Amazon’s announcement was full of little digs at the new Apple TV. It’s $69.99, not $179.99—for $79.99, you can get a Dot and a Fire TV together. Amazon’s hardware chief Dave Limp reminded a roomful of reporters that Fire TV did 4K 18 months ago, while Apple just announced it two weeks ago. And instead of a big, bulky box underneath your TV, this one hides behind it.
Small streaming dongles are wildly popular, from the Roku Express to the Chromecast Ultra. But Amazon has a distinct advantage in the form of Alexa. The new Fire TV can be controlled with a voice-enabled remote or another Alexa device, and Amazon’s worked with Hulu, Showtime, and others to let you control all your content with your voice. It’ll quickly switch between apps to find the right thing to watch, instantly picking up where you left off. And you can watch live TV, too: “Go to Food Network,” for instance, takes you straight to Hulu’s live TV. You’ll have to pay for a lot of services to make it all work, but it seems promising.
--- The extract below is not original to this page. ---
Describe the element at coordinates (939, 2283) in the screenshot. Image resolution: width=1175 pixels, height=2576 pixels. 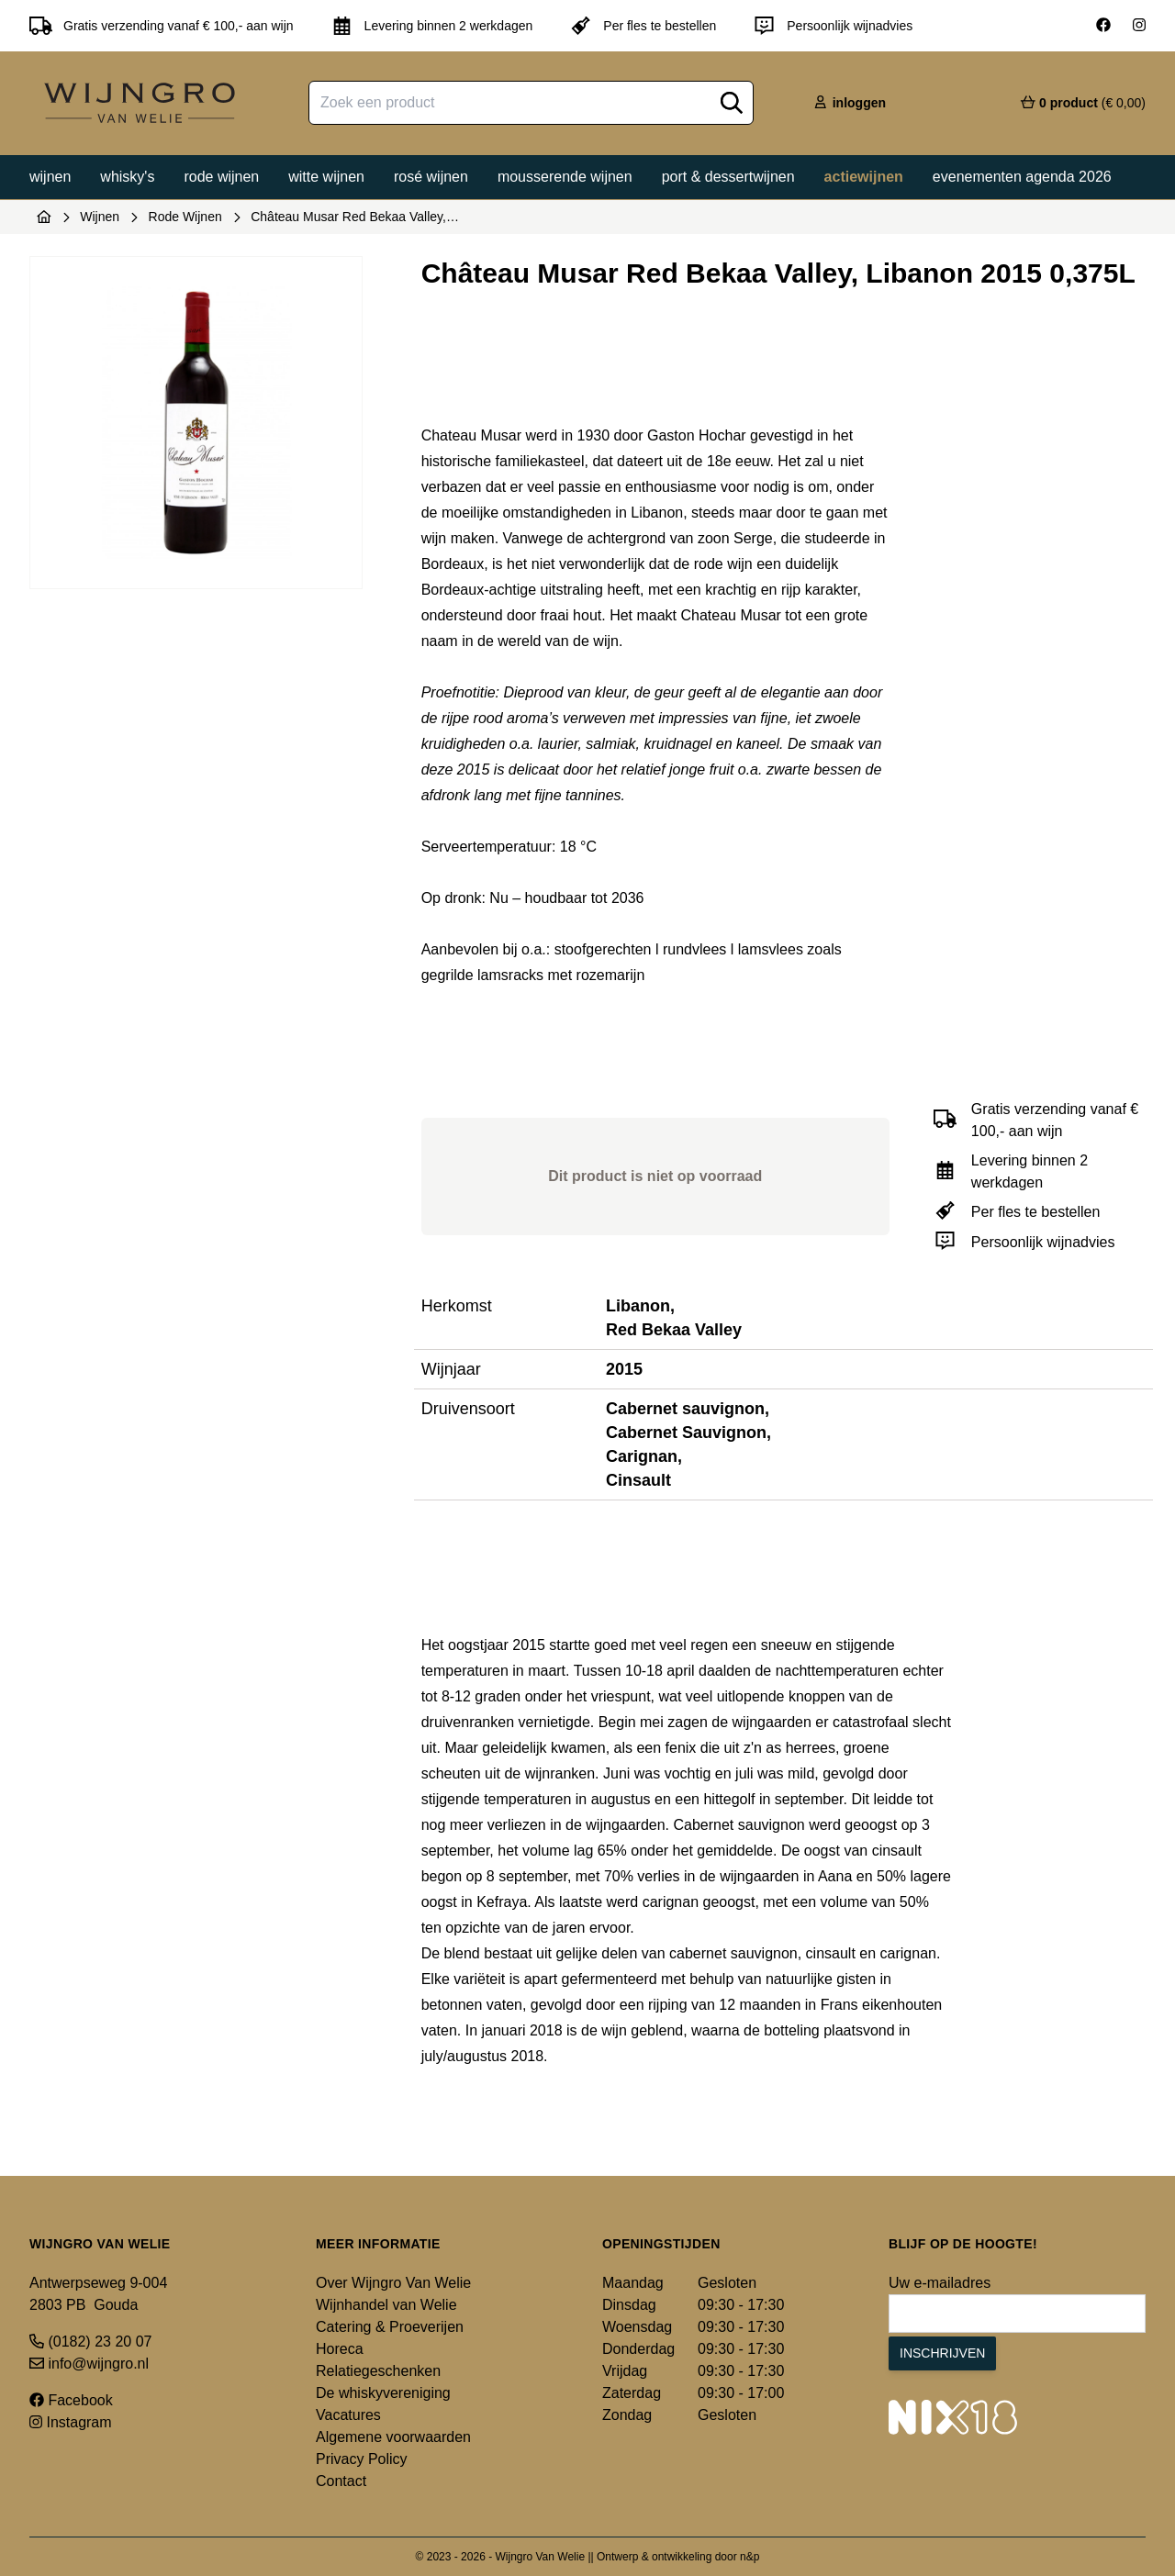 I see `Uw e-mailadres` at that location.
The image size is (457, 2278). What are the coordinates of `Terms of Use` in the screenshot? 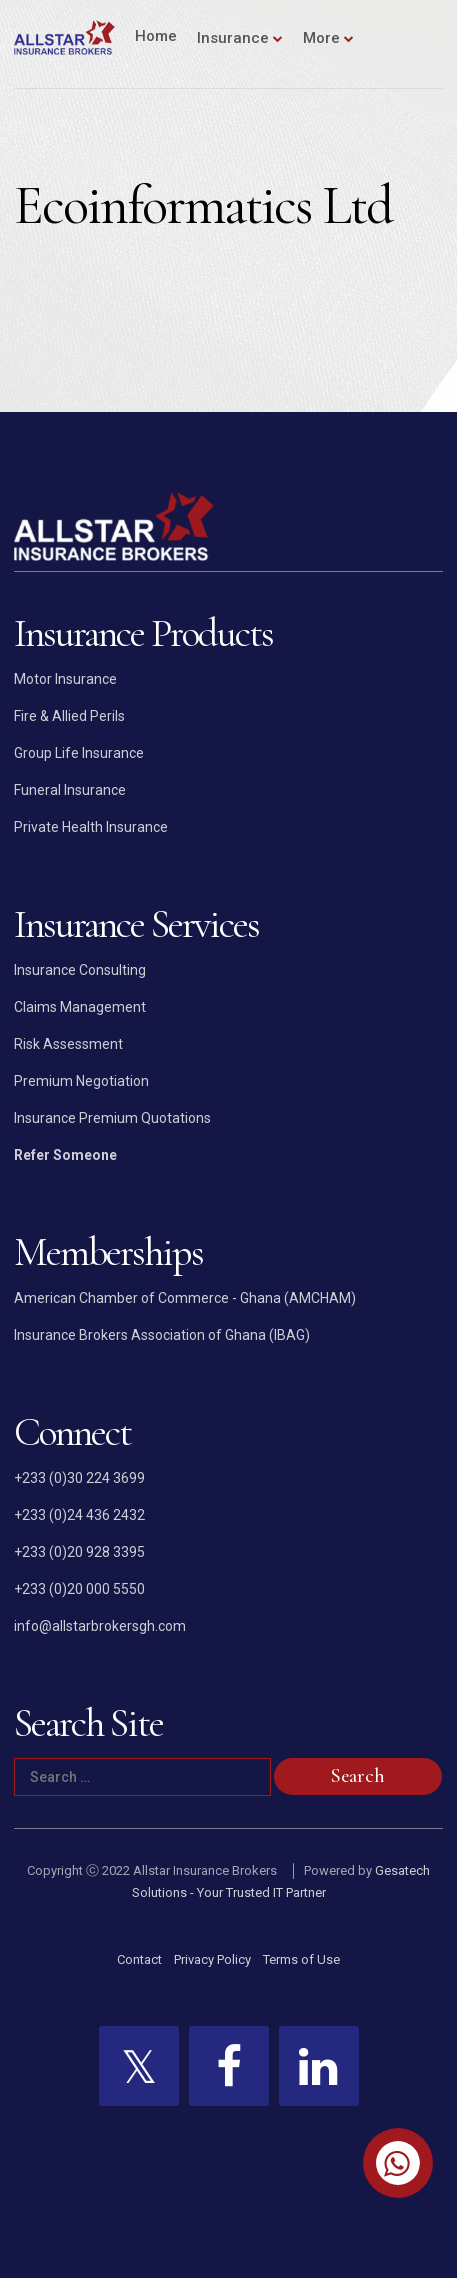 It's located at (301, 1959). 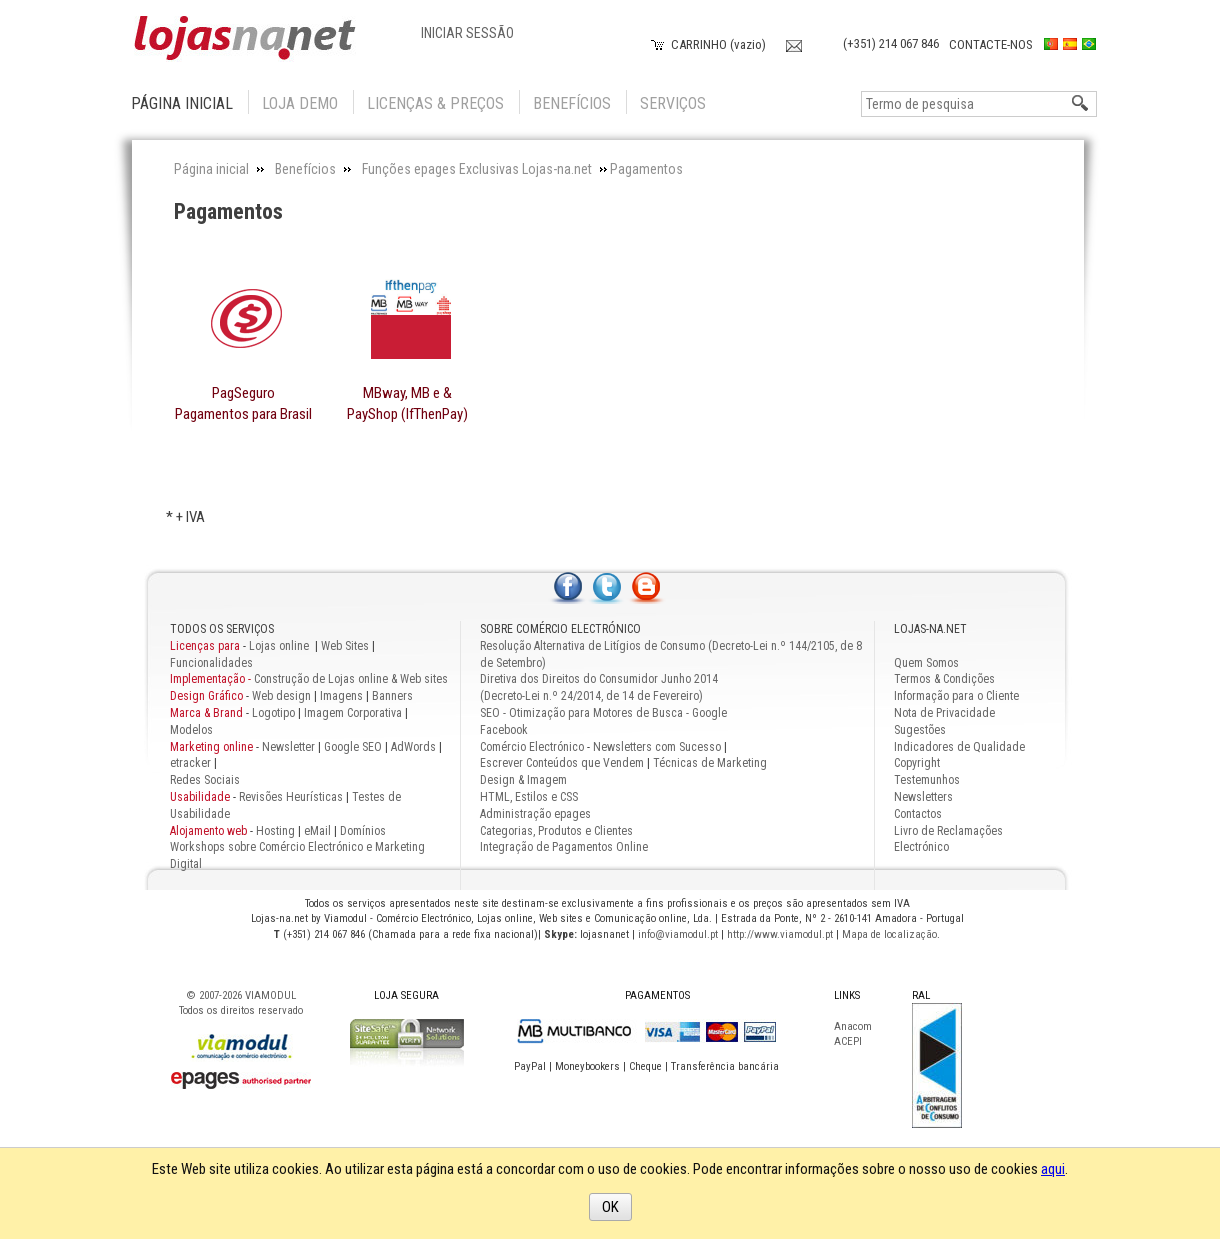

As Amazon continues to invest heavily in video content, from the NFL to potentially James Bond, the Fire TV becomes a massively important device. Not only is the TV the center of many people’s homes, it’s the screen in front of which they spend the most time. It’s a great way to present Amazon content to people, and to train them how to use Alexa—it starts as a killer universal remote, and morphs over time into something much better. As we’ve seen from the Apple TV, voice control can make streaming TV wonderful, and nobody does voice control as well as Alexa.